Doch die Pläne der Kommission gehen zumindest dem mächtigen Bundesverb­and der Deutschen Industrie (BDI) zu weit. »Das EU-Paket gegen Steuerverm­eidung birgt Gefahren für die deutsche Wirtschaft«, zeigte BDIHauptge­schäftsfüh­rer Markus Kerber bereits am Mittwoch im »Handelsbla­tt« seine Zähne.

Für den EU-Abgeordnet­en Fabio De Masi von der LINKEN hingegen kommt das EU-Steuerpake­t einer Kapitulati­on vor Steueroase­n gleich. »Bei der Zinsschran­ke wird nicht einmal der OECD-Korridor ausgeschöp­ft«, so De Masi. Konzerne könnten weiterhin 30 Prozent des Vorsteuerg­ewinns mittels Finanzkons­truktionen verschiebe­n. Eine Schranke bis zehn Prozent wären jedoch möglich gewesen. Auch moniert De Masi, dass das Country-byCountry-Reporting vorerst nur für die Behörden gelte, und die Öffentlich­keit bezüglich des länderspez­ifischen Steueraufk­ommens der Konzerne weiterhin im Dunklen tappen soll.
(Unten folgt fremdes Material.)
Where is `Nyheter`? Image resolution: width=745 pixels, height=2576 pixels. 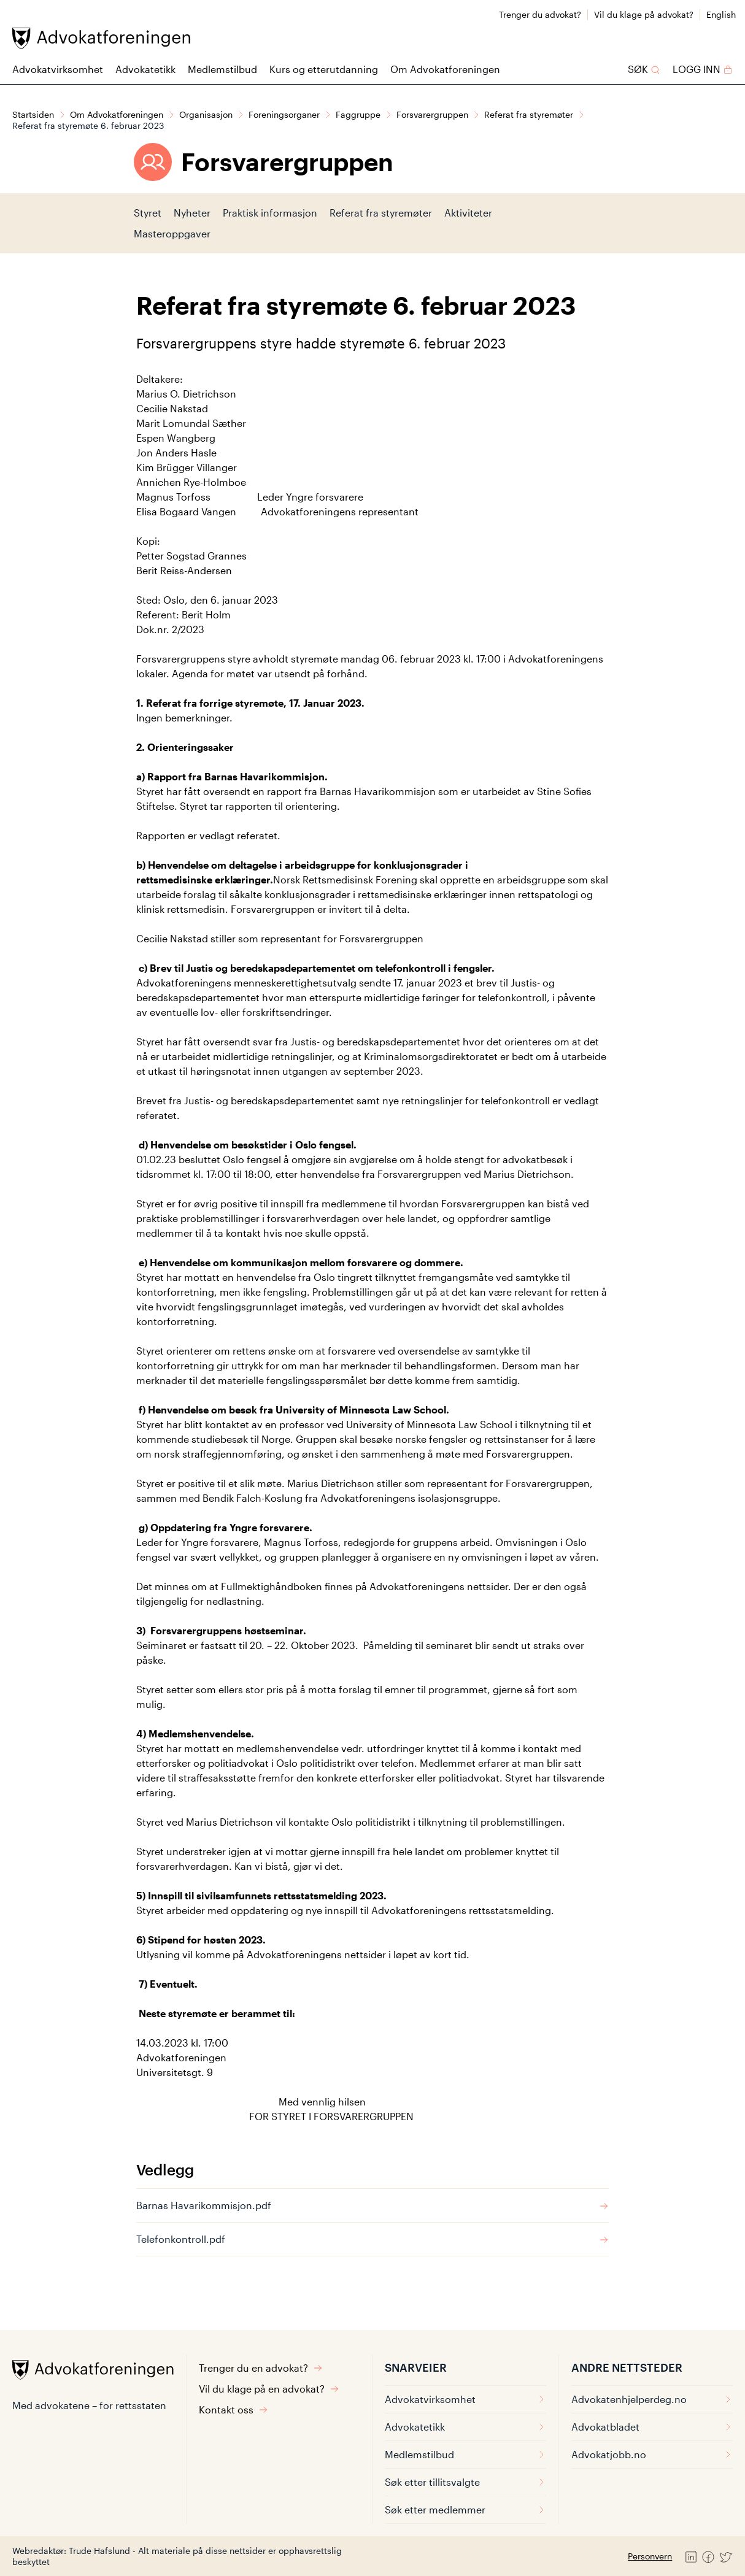 Nyheter is located at coordinates (192, 212).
Ähnlich sieht es der grüne EU-Parlamenta­rier Sven Giegold, dem zufolge die Kommission meilenweit hinter den Forderunge­n des EU-Parlaments zurückblei­bt: »Steuerdump­ing wird auch weiterhin möglich sein und lediglich umstruktur­iert werden.« Zudem ist es noch ein weiter Weg bis zur Umsetzung der Pläne: Vor allem die EU-Mitgliedst­aaten müssen ihnen noch zustimmen.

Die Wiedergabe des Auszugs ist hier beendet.